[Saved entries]
■ ■ ■

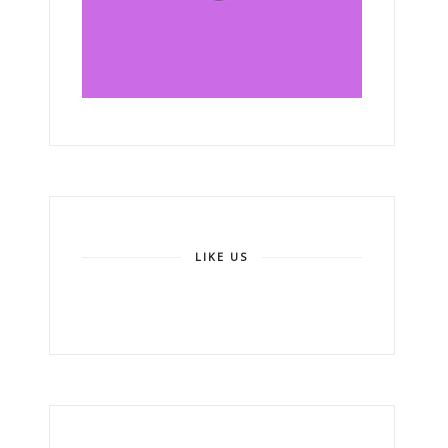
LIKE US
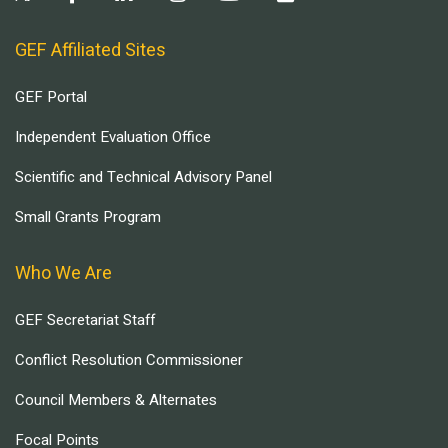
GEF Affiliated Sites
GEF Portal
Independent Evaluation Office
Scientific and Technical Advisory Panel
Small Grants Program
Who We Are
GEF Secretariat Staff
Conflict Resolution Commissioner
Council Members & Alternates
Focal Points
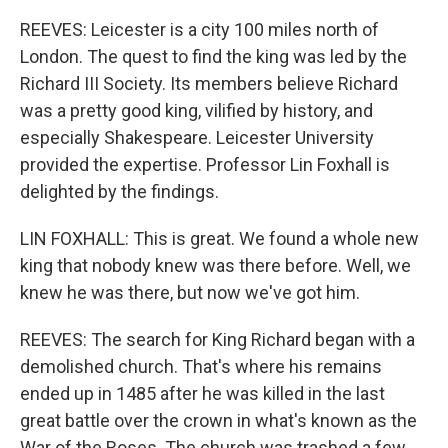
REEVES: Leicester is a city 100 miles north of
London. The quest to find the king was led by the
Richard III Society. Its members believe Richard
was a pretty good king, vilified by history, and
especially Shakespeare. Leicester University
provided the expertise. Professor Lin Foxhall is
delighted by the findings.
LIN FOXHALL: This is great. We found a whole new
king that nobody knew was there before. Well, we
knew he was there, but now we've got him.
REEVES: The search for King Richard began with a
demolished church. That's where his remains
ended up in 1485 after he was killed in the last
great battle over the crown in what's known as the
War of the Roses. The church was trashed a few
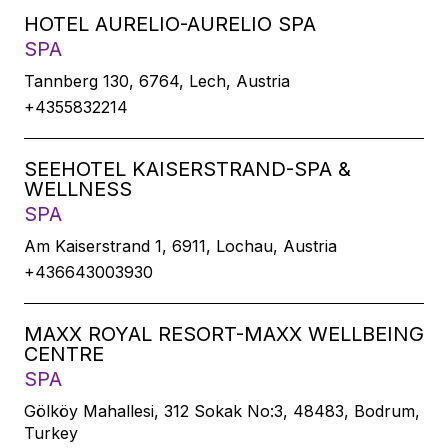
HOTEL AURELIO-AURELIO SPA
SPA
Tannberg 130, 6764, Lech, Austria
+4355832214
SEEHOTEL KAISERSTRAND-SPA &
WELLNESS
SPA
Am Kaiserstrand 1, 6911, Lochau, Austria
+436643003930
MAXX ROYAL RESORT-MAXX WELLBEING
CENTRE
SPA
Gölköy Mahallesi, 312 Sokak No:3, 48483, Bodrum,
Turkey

■ ■ ■

# Requirement
Transcribe, from the records above, the first line and every line after it up to and including the line with "Richard III Society."; omit pictures.

# Solution to this task
LIKE US
GEF Affiliated Sites
GEF Portal
Independent Evaluation Office
Scientific and Technical Advisory Panel
Small Grants Program
Who We Are
GEF Secretariat Staff
Conflict Resolution Commissioner
Council Members & Alternates
Focal Points
REEVES: Leicester is a city 100 miles north of
London. The quest to find the king was led by the
Richard III Society. Its members believe Richard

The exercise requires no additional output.